Abram Lifset and Andrew J. Nellis, for the defendants.
The plaintiffs seek injunctive relief from a nuisance. They own homes fronting on Chapel street in the hamlet of Carman, Schenectady county, N.Y. The defendants' lot adjoins the Stoneburner property, has a frontage of seventy feet on Chapel street, and a depth of two hundred feet. The Stoneburner property has a frontage of thirty-five feet. To the east of it and adjoining is the Stahl property with a frontage of thirty-five feet, which, in turn, adjoins the Van Derzee lot. Across the street from the defendants' ot is the Barringer residence. A circle around these properties would have a radius of about seventy-five feet. The plaintiffs term the section residential. There are other homes on the east side of Wagner avenue, which street intersects Chapel street beyond the Van Derzee property. There are also homes on Chrysler avenue with which Chapel street intersects. Other streets of the hamlet some little distance away from Chapel street are almost exclusively occupied residentially. There are a number of vacant lots near the plaintiffs' property on Chapel street. In the vicinity of plaintiffs' homes there are some industrial plants, a lumber yard, coal pocket adjoining the Barringer property, a large depository for molding sand off Chapel street westerly of the defendants' lot. About three hundred feet to the northerly side of the plaintiffs' properties are the main tracks of the New York Central railroad, and there are switches running along and across Chrysler avenue and to the coal pockets on the south side of Chapel street about opposite the defendants' lot. Trains pass over the main tracks almost constantly, and the switches are used for unloading cars of coal, coke and petroleum products and the loading of molding sand and other material. The locality, therefore, may be said to be used both for homes, and, because of the proximity of the railroad and switches, it is also desirable and is used for businesses having bulky freight deliveries.
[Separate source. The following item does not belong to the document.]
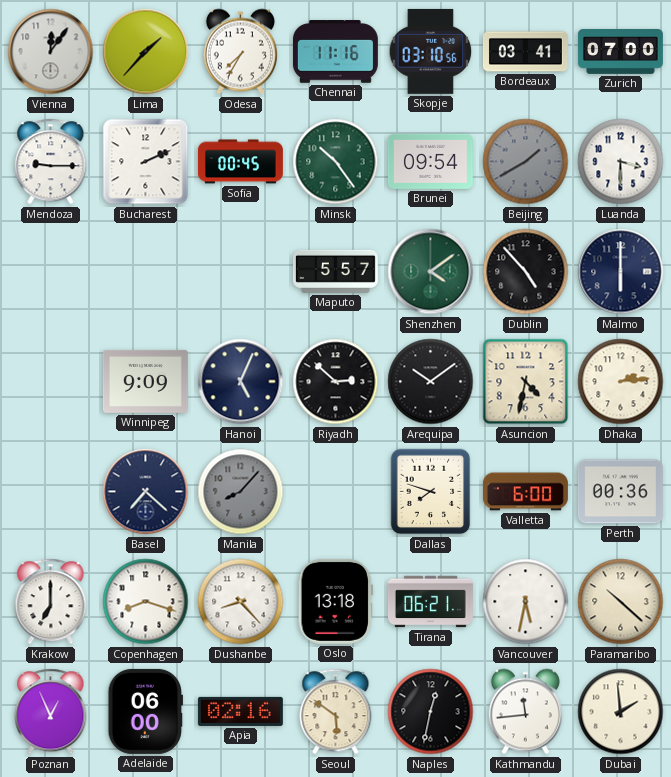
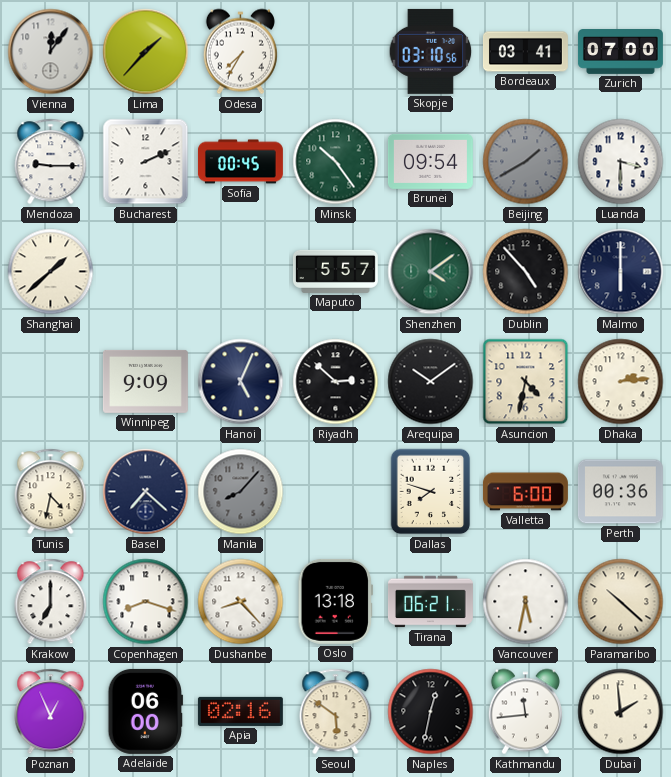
Chennai: 11:16 -> none
Shanghai: none -> 1:38
Tunis: none -> 4:32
The plaintiffs' homes are rather modest and inexpensive, yet they are their castles, and while the vicinage is not wholly residential, plaintiffs are entitled to the court's aid in having their homes freed from a private nuisance arising from the unreasonable use by the defendants of their neighboring property.
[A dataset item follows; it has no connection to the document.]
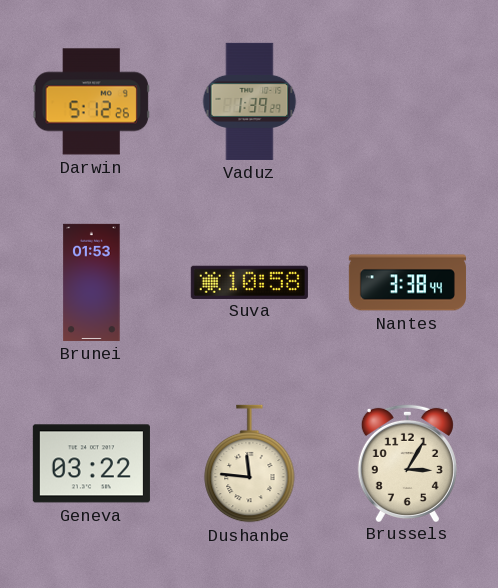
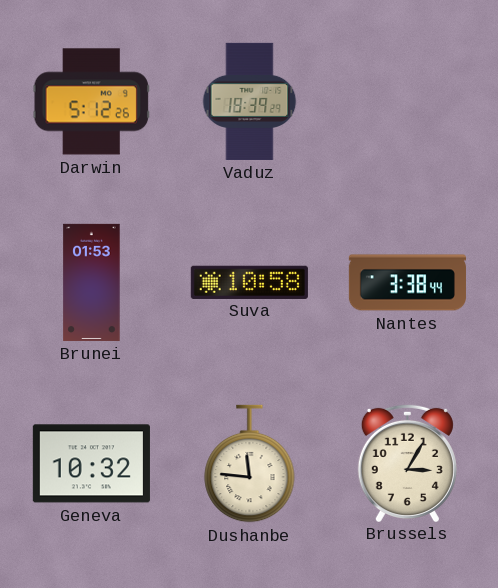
Vaduz: 1:39 -> 18:39
Geneva: 03:22 -> 10:32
On the defendants' lot there are seven steel tanks elevated five feet above the ground on concrete piers. Each tank is fourteen feet in diameter and has a capacity of 20,000 gallons. They are in a row extend ng from a point about twenty-five feet from the line of Chapel street back a distance of approximately one hundred and fifty feet, and along and only fifteen inches away from the boundary line between the defendants' lot and the Stoneburner property. These tanks were erected in 1927 and 1928. They are owned and controlled by the defendant O-Gas-Co. Sales Corporation and its tenants. The O-Gas-Co. Sales Corporation with its tenant, the Rex Oil Corporation, are engaged in the business of storing in these tanks and distributing from them gasoline, kerosene and fuel oil. They supply these tanks with the fluids from railroad cars at a nearby switch and draw from them into tank wagons used to distribute the products in and about the city of Schenectady.
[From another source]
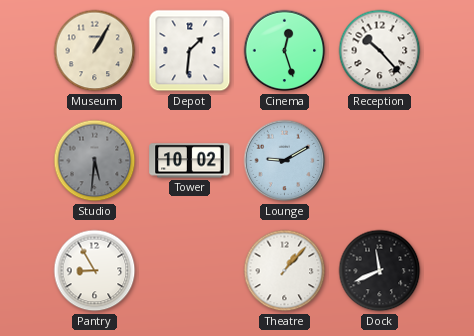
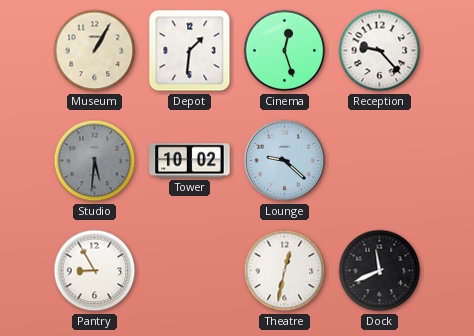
Reception: 10:23 -> 9:23
Lounge: 9:10 -> 9:22
Theatre: 1:07 -> 12:32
Locating the tanks so near the street and contiguous to the Stoneburner line with the nearest tank only fifteen feet from the side of his house, without doubt, reduces the value of the neighboring property irrespective of the emanating gases and odors. The tanks are ugly, ungainly, unsightly structures. They are prominent disfigurations of the landscape. This, however, is damnum absque injuria. Our neighbor may offend our sense of the aesthetic with impunity. There is no redress for an architectural monstrosity. Culture and beauty alone are not sufficient basis to invoke the command of the court to remove the ugly and unsightly. One may use his own land as he sees fit for a lawful business as long as there is no tangible injury to his neighbor. When, however, the peace and comfort of the neighbor's home is substantially affected by distasteful, noxious odors a private nuisance arises.
"The ancient maxim of sic utere tuo ut alienum non laedas is the foundation of the well-established rule that no one may make an unreasonable use of his own premises to the material injury of his neighbor's premises, and if he does the latter has a right of action even if he is not driven from his dwelling, provided the enjoyment of life and property is materially lessened. (Citing cases.)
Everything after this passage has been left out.